What this task involves:
Pull every line of the entries that has the word "signal".

Stored items from a collection:
= Beginning of Section =

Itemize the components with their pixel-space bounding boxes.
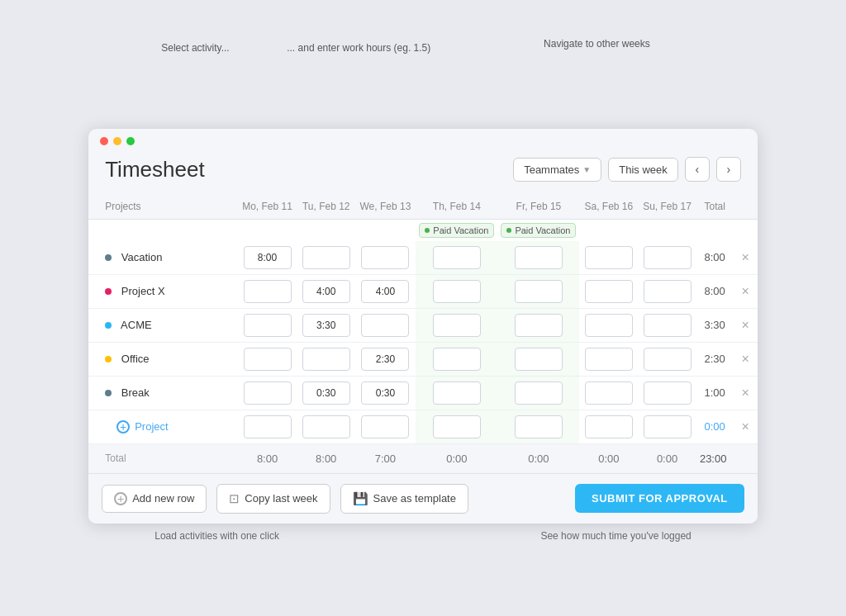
delete-acme-button[interactable]: × [736, 318, 753, 333]
input-office-wed[interactable] [361, 348, 409, 371]
cell-new-wed[interactable] [355, 410, 416, 443]
cell-vacation-mon[interactable] [237, 241, 297, 275]
traffic-light-green[interactable] [126, 137, 135, 145]
input-new-sun[interactable] [644, 415, 692, 438]
input-vacation-wed[interactable] [361, 246, 409, 269]
cell-vacation-sat[interactable] [579, 241, 638, 275]
delete-acme[interactable]: × [733, 308, 757, 342]
cell-new-sun[interactable] [638, 410, 696, 443]
copy-last-week-button[interactable]: ⊡ Copy last week [216, 484, 330, 514]
delete-new[interactable]: × [733, 410, 757, 443]
delete-vacation[interactable]: × [733, 241, 757, 275]
input-acme-fri[interactable] [515, 314, 563, 337]
input-new-tue[interactable] [302, 415, 350, 438]
cell-break-thu[interactable] [416, 376, 497, 410]
cell-office-sun[interactable] [638, 342, 696, 376]
cell-new-mon[interactable] [237, 410, 297, 443]
delete-break[interactable]: × [733, 376, 757, 410]
input-vacation-sun[interactable] [644, 246, 692, 269]
cell-acme-fri[interactable] [497, 308, 579, 342]
cell-office-tue[interactable] [297, 342, 355, 376]
cell-vacation-thu[interactable] [416, 241, 497, 275]
cell-projectx-sat[interactable] [579, 274, 638, 308]
input-break-thu[interactable] [433, 381, 481, 405]
input-vacation-fri[interactable] [515, 246, 563, 269]
cell-projectx-tue[interactable] [297, 274, 355, 308]
input-projectx-thu[interactable] [433, 280, 481, 303]
input-break-mon[interactable] [244, 381, 292, 405]
cell-acme-sat[interactable] [579, 308, 638, 342]
delete-office[interactable]: × [733, 342, 757, 376]
traffic-light-yellow[interactable] [113, 137, 121, 145]
input-break-wed[interactable] [361, 381, 409, 405]
input-acme-wed[interactable] [361, 314, 409, 337]
next-week-button[interactable]: › [716, 157, 741, 182]
submit-for-approval-button[interactable]: SUBMIT FOR APPROVAL [575, 484, 744, 513]
this-week-button[interactable]: This week [608, 158, 678, 182]
cell-vacation-wed[interactable] [355, 241, 416, 275]
input-acme-sun[interactable] [644, 314, 692, 337]
delete-vacation-button[interactable]: × [736, 250, 753, 265]
input-projectx-sun[interactable] [644, 280, 692, 303]
cell-break-mon[interactable] [237, 376, 297, 410]
input-office-thu[interactable] [433, 348, 481, 371]
input-acme-tue[interactable] [302, 314, 350, 337]
input-break-sun[interactable] [644, 381, 692, 405]
cell-projectx-thu[interactable] [416, 274, 497, 308]
cell-break-sun[interactable] [638, 376, 696, 410]
cell-break-wed[interactable] [355, 376, 416, 410]
input-vacation-tue[interactable] [302, 246, 350, 269]
input-acme-mon[interactable] [244, 314, 292, 337]
input-break-fri[interactable] [515, 381, 563, 405]
cell-new-tue[interactable] [297, 410, 355, 443]
cell-acme-wed[interactable] [355, 308, 416, 342]
input-office-sun[interactable] [644, 348, 692, 371]
input-acme-sat[interactable] [585, 314, 633, 337]
cell-vacation-fri[interactable] [497, 241, 579, 275]
cell-office-fri[interactable] [497, 342, 579, 376]
input-break-sat[interactable] [585, 381, 633, 405]
cell-vacation-sun[interactable] [638, 241, 696, 275]
input-projectx-mon[interactable] [244, 280, 292, 303]
delete-projectx-button[interactable]: × [736, 284, 753, 299]
input-projectx-sat[interactable] [585, 280, 633, 303]
cell-office-mon[interactable] [237, 342, 297, 376]
input-office-fri[interactable] [515, 348, 563, 371]
input-projectx-wed[interactable] [361, 280, 409, 303]
input-vacation-mon[interactable] [244, 246, 292, 269]
cell-projectx-fri[interactable] [497, 274, 579, 308]
add-project-button[interactable]: + Project [105, 420, 168, 434]
delete-new-button[interactable]: × [736, 419, 753, 434]
delete-break-button[interactable]: × [736, 386, 753, 400]
traffic-light-red[interactable] [100, 137, 108, 145]
input-new-mon[interactable] [244, 415, 292, 438]
cell-projectx-mon[interactable] [237, 274, 297, 308]
cell-acme-sun[interactable] [638, 308, 696, 342]
input-new-fri[interactable] [515, 415, 563, 438]
input-office-sat[interactable] [585, 348, 633, 371]
prev-week-button[interactable]: ‹ [685, 157, 710, 182]
input-vacation-thu[interactable] [433, 246, 481, 269]
input-office-mon[interactable] [244, 348, 292, 371]
delete-office-button[interactable]: × [736, 352, 753, 367]
cell-vacation-tue[interactable] [297, 241, 355, 275]
input-break-tue[interactable] [302, 381, 350, 405]
cell-projectx-sun[interactable] [638, 274, 696, 308]
delete-projectx[interactable]: × [733, 274, 757, 308]
cell-new-thu[interactable] [416, 410, 497, 443]
input-office-tue[interactable] [302, 348, 350, 371]
input-projectx-fri[interactable] [515, 280, 563, 303]
cell-office-thu[interactable] [416, 342, 497, 376]
add-new-row-button[interactable]: + Add new row [102, 485, 207, 513]
cell-acme-thu[interactable] [416, 308, 497, 342]
cell-projectx-wed[interactable] [355, 274, 416, 308]
save-as-template-button[interactable]: 💾 Save as template [340, 484, 468, 514]
add-project-cell[interactable]: + Project [88, 410, 237, 443]
cell-break-tue[interactable] [297, 376, 355, 410]
cell-acme-mon[interactable] [237, 308, 297, 342]
cell-acme-tue[interactable] [297, 308, 355, 342]
cell-new-sat[interactable] [579, 410, 638, 443]
cell-new-fri[interactable] [497, 410, 579, 443]
input-acme-thu[interactable] [433, 314, 481, 337]
cell-office-wed[interactable] [355, 342, 416, 376]
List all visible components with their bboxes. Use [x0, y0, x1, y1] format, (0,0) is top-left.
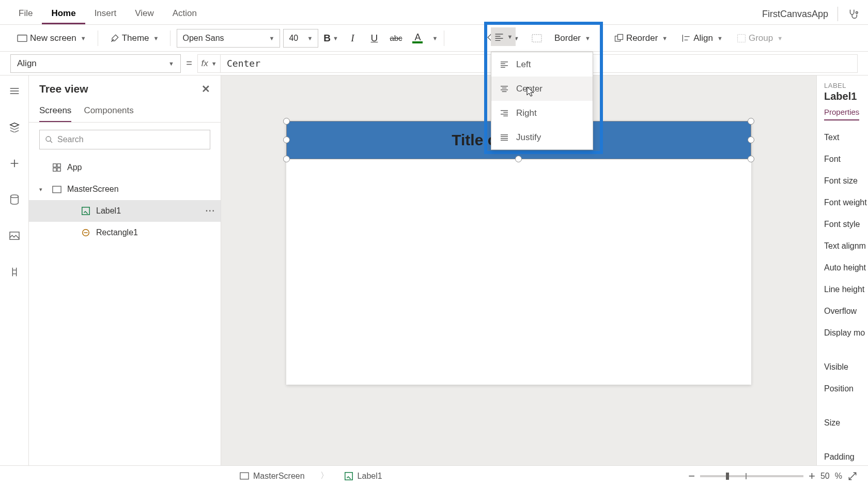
- prop-font-weight[interactable]: Font weight: [824, 192, 861, 214]
- media-icon[interactable]: [4, 225, 25, 246]
- prop-visible[interactable]: Visible: [824, 356, 861, 378]
- theme-label: Theme: [122, 33, 149, 43]
- font-size-value: 40: [289, 34, 298, 43]
- breadcrumb-separator: [319, 470, 330, 481]
- breadcrumb-masterscreen[interactable]: MasterScreen: [233, 472, 312, 481]
- align-right-option[interactable]: Right: [491, 101, 593, 125]
- align-left-option[interactable]: Left: [491, 52, 593, 77]
- tools-icon[interactable]: [4, 262, 25, 282]
- svg-point-0: [856, 11, 858, 13]
- insert-icon[interactable]: [4, 153, 25, 174]
- menu-file[interactable]: File: [9, 3, 42, 24]
- theme-button[interactable]: Theme ▼: [104, 30, 164, 47]
- search-input[interactable]: Search: [39, 130, 210, 149]
- screen-frame[interactable]: Title of the Screen: [286, 121, 751, 385]
- tree-item-label1[interactable]: Label1 ···: [29, 200, 221, 222]
- strikethrough-button[interactable]: abc: [386, 29, 405, 48]
- svg-rect-17: [345, 472, 352, 479]
- align-objects-button[interactable]: Align ▼: [676, 30, 728, 47]
- tree-view-icon[interactable]: [4, 117, 25, 138]
- menu-action[interactable]: Action: [163, 3, 206, 24]
- prop-padding[interactable]: Padding: [824, 446, 861, 465]
- property-name: Align: [17, 58, 37, 69]
- chevron-down-icon: ▼: [333, 35, 338, 41]
- font-color-button[interactable]: A: [408, 29, 427, 48]
- tree-view-panel: Tree view ✕ Screens Components Search Ap…: [29, 75, 221, 465]
- align-center-option[interactable]: Center: [491, 77, 593, 101]
- formula-bar: Align ▼ = fx▼ Center: [0, 52, 868, 75]
- separator: [170, 31, 171, 46]
- prop-font-size[interactable]: Font size: [824, 170, 861, 192]
- chevron-down-icon: ▼: [307, 35, 313, 41]
- border-label: Border: [554, 33, 581, 43]
- control-name-label: Label1: [824, 90, 861, 102]
- reorder-button[interactable]: Reorder ▼: [609, 30, 673, 47]
- prop-spacer: [824, 400, 861, 412]
- new-screen-button[interactable]: New screen ▼: [11, 30, 91, 47]
- chevron-down-icon: ▼: [81, 35, 86, 41]
- prop-text-alignment[interactable]: Text alignm: [824, 235, 861, 257]
- tab-components[interactable]: Components: [84, 101, 133, 122]
- align-justify-option[interactable]: Justify: [491, 125, 593, 149]
- tab-properties[interactable]: Properties: [824, 108, 859, 120]
- left-rail: [0, 75, 29, 465]
- font-family-select[interactable]: Open Sans ▼: [177, 29, 280, 48]
- prop-line-height[interactable]: Line height: [824, 279, 861, 300]
- zoom-unit: %: [835, 472, 842, 481]
- prop-display-mode[interactable]: Display mo: [824, 322, 861, 344]
- zoom-in-button[interactable]: +: [809, 469, 815, 483]
- chevron-down-icon: ▼: [777, 35, 783, 41]
- italic-button[interactable]: I: [343, 29, 362, 48]
- menu-insert[interactable]: Insert: [85, 3, 126, 24]
- control-type-label: LABEL: [824, 82, 861, 89]
- breadcrumb-label1[interactable]: Label1: [337, 472, 390, 481]
- collapse-icon[interactable]: ▾: [39, 186, 47, 193]
- rectangle-icon: [81, 227, 91, 238]
- prop-font[interactable]: Font: [824, 148, 861, 170]
- font-family-value: Open Sans: [182, 34, 224, 43]
- close-icon[interactable]: ✕: [202, 83, 210, 95]
- fit-to-window-icon[interactable]: [847, 471, 858, 481]
- menu-home[interactable]: Home: [42, 3, 85, 24]
- tree-item-app[interactable]: App: [29, 157, 221, 178]
- chevron-down-icon: ▼: [211, 60, 217, 67]
- property-select[interactable]: Align ▼: [10, 54, 181, 73]
- border-button[interactable]: Border ▼: [549, 30, 596, 47]
- tab-screens[interactable]: Screens: [39, 101, 71, 122]
- align-label: Align: [693, 33, 713, 43]
- formatting-toolbar: New screen ▼ Theme ▼ Open Sans ▼ 40 ▼ B▼…: [0, 25, 868, 52]
- zoom-out-button[interactable]: −: [688, 469, 695, 483]
- stethoscope-icon[interactable]: [847, 8, 859, 20]
- prop-size[interactable]: Size: [824, 412, 861, 434]
- zoom-slider[interactable]: [700, 475, 803, 477]
- more-icon[interactable]: ···: [206, 206, 215, 216]
- border-style-button[interactable]: [528, 29, 546, 48]
- prop-spacer: [824, 434, 861, 446]
- data-icon[interactable]: [4, 189, 25, 210]
- reorder-label: Reorder: [626, 33, 658, 43]
- bold-button[interactable]: B▼: [321, 29, 340, 48]
- chevron-down-icon: ▼: [507, 34, 513, 40]
- font-size-select[interactable]: 40 ▼: [283, 29, 318, 48]
- svg-rect-11: [53, 168, 56, 171]
- svg-rect-14: [82, 207, 89, 215]
- chevron-down-icon[interactable]: ▼: [432, 35, 438, 41]
- fx-button[interactable]: fx▼: [197, 54, 220, 73]
- prop-auto-height[interactable]: Auto height: [824, 257, 861, 279]
- svg-rect-16: [240, 473, 249, 479]
- tree-item-masterscreen[interactable]: ▾ MasterScreen: [29, 178, 221, 200]
- group-button[interactable]: Group ▼: [731, 30, 788, 47]
- properties-panel: LABEL Label1 Properties Text Font Font s…: [816, 75, 868, 465]
- menu-view[interactable]: View: [126, 3, 163, 24]
- svg-point-6: [10, 195, 18, 198]
- hamburger-icon[interactable]: [4, 81, 25, 101]
- tree-item-rectangle1[interactable]: Rectangle1: [29, 222, 221, 244]
- text-align-button[interactable]: ▼: [491, 27, 516, 46]
- prop-text[interactable]: Text: [824, 127, 861, 148]
- underline-button[interactable]: U: [365, 29, 383, 48]
- chevron-down-icon: ▼: [662, 35, 668, 41]
- equals-sign: =: [181, 57, 197, 69]
- prop-overflow[interactable]: Overflow: [824, 300, 861, 322]
- prop-position[interactable]: Position: [824, 378, 861, 400]
- prop-font-style[interactable]: Font style: [824, 214, 861, 235]
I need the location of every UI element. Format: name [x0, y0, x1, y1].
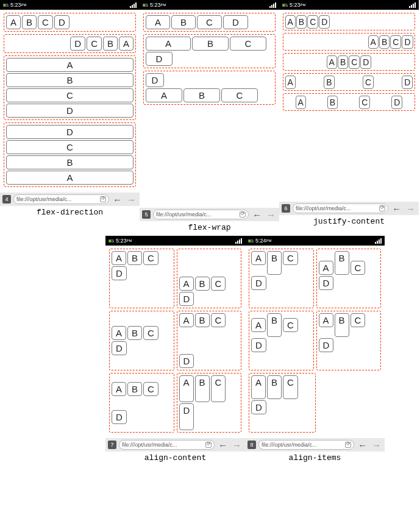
tab-count-badge[interactable]: 6	[282, 204, 290, 213]
demo-justify-center: A B C D	[283, 53, 415, 71]
flex-item: D	[319, 276, 334, 290]
flex-item: B	[267, 375, 282, 399]
flex-item: B	[296, 15, 307, 29]
demo-row-reverse: A B C D	[4, 34, 136, 53]
tab-count-badge[interactable]: 5	[142, 210, 151, 219]
signal-icon	[130, 2, 137, 8]
demo-ai-baseline: A B C D	[316, 311, 382, 370]
browser-toolbar: 6 file:///opt/usr/media/c... ← →	[279, 202, 419, 215]
clock: 5:23	[150, 2, 161, 8]
flex-item: C	[87, 37, 102, 51]
demo-row: A B C D	[4, 13, 136, 32]
flex-item: A	[251, 251, 266, 265]
forward-button[interactable]: →	[231, 441, 243, 450]
refresh-icon[interactable]	[345, 442, 351, 448]
url-field[interactable]: file:///opt/usr/media/c...	[119, 440, 215, 450]
flex-item: A	[112, 326, 126, 340]
panel-align-content: 5:23PM A B C D A B C D A	[105, 236, 245, 466]
back-button[interactable]: ←	[217, 441, 229, 450]
demo-ac-between: A B C D	[177, 311, 242, 370]
status-bar: 5:23PM	[0, 0, 140, 10]
flex-item: A	[6, 58, 133, 72]
refresh-icon[interactable]	[240, 211, 246, 218]
flex-item: A	[179, 277, 194, 291]
status-bar: 5:24PM	[245, 236, 385, 246]
flex-item: B	[195, 277, 210, 291]
flex-item: A	[319, 313, 333, 327]
flex-item: C	[211, 313, 226, 327]
back-button[interactable]: ←	[251, 210, 263, 219]
flex-item: A	[146, 88, 182, 102]
forward-button[interactable]: →	[405, 204, 416, 213]
flex-item: D	[146, 73, 164, 87]
demo-justify-between: A B C D	[283, 73, 415, 91]
demo-ac-around: A B C D	[109, 373, 174, 433]
clock: 5:23	[10, 2, 21, 8]
demo-ac-start: A B C D	[109, 249, 174, 308]
battery-icon	[282, 4, 287, 7]
tab-count-badge[interactable]: 8	[247, 441, 256, 449]
flex-item: D	[319, 338, 334, 352]
status-bar: 5:23PM	[279, 0, 419, 10]
panel-align-items: 5:24PM A B C D A B C D A	[245, 236, 385, 466]
flex-item: D	[112, 410, 127, 424]
refresh-icon[interactable]	[205, 442, 212, 448]
back-button[interactable]: ←	[391, 204, 402, 213]
refresh-icon[interactable]	[100, 196, 106, 202]
status-bar: 5:23PM	[105, 236, 245, 246]
flex-item: A	[251, 375, 266, 399]
tab-count-badge[interactable]: 4	[2, 195, 11, 204]
flex-item: B	[127, 251, 142, 265]
forward-button[interactable]: →	[126, 195, 137, 204]
browser-toolbar: 5 file:///opt/usr/media/c... ← →	[140, 208, 279, 221]
flex-item: C	[307, 15, 318, 29]
demo-ac-center: A B C D	[109, 311, 174, 370]
caption: align-items	[245, 451, 385, 466]
url-field[interactable]: file:///opt/usr/media/c...	[258, 440, 354, 450]
flex-item: A	[6, 171, 133, 185]
back-button[interactable]: ←	[112, 195, 123, 204]
signal-icon	[235, 238, 242, 244]
flex-item: D	[251, 276, 266, 290]
flex-item: A	[285, 15, 296, 29]
demo-ai-end: A B C D	[316, 249, 382, 308]
caption: flex-direction	[0, 206, 140, 221]
flex-item: C	[349, 55, 360, 69]
demo-ai-center: A B C D	[249, 311, 314, 370]
flex-item: C	[211, 375, 226, 402]
panel-justify-content: 5:23PM A B C D A B C D A B C D	[279, 0, 419, 236]
url-field[interactable]: file:///opt/usr/media/c...	[13, 194, 109, 204]
url-field[interactable]: file:///opt/usr/media/c...	[153, 210, 249, 219]
flex-item: A	[179, 375, 194, 402]
flex-item: C	[221, 88, 258, 102]
flex-item: C	[143, 251, 158, 265]
panel-flex-wrap: 5:23PM A B C D A B C D A B C D	[140, 0, 279, 236]
flex-item: B	[6, 73, 133, 87]
flex-item: B	[195, 313, 210, 327]
back-button[interactable]: ←	[357, 441, 368, 450]
flex-item: B	[22, 15, 37, 29]
flex-item: C	[143, 382, 158, 396]
battery-icon	[143, 4, 148, 7]
flex-item: B	[379, 35, 390, 49]
flex-item: A	[119, 37, 133, 51]
url-field[interactable]: file:///opt/usr/media/c...	[293, 204, 388, 213]
signal-icon	[409, 2, 416, 8]
flex-item: A	[327, 55, 337, 69]
battery-icon	[248, 239, 253, 243]
tab-count-badge[interactable]: 7	[108, 441, 116, 449]
flex-item: B	[192, 37, 229, 51]
flex-item: C	[283, 251, 298, 265]
flex-item: D	[360, 55, 371, 69]
caption: justify-content	[279, 215, 419, 230]
flex-item: D	[319, 15, 330, 29]
clock: 5:23	[116, 238, 127, 244]
flex-item: C	[38, 15, 53, 29]
refresh-icon[interactable]	[379, 205, 385, 211]
forward-button[interactable]: →	[371, 441, 382, 450]
demo-ai-start: A B C D	[249, 249, 314, 308]
flex-item: D	[391, 96, 402, 109]
flex-item: D	[6, 125, 133, 139]
flex-item: B	[183, 88, 220, 102]
forward-button[interactable]: →	[265, 210, 277, 219]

= End of Section =

Answer for the task:
signal-icon	[130, 2, 137, 8]
signal-icon	[235, 238, 242, 244]
signal-icon	[409, 2, 416, 8]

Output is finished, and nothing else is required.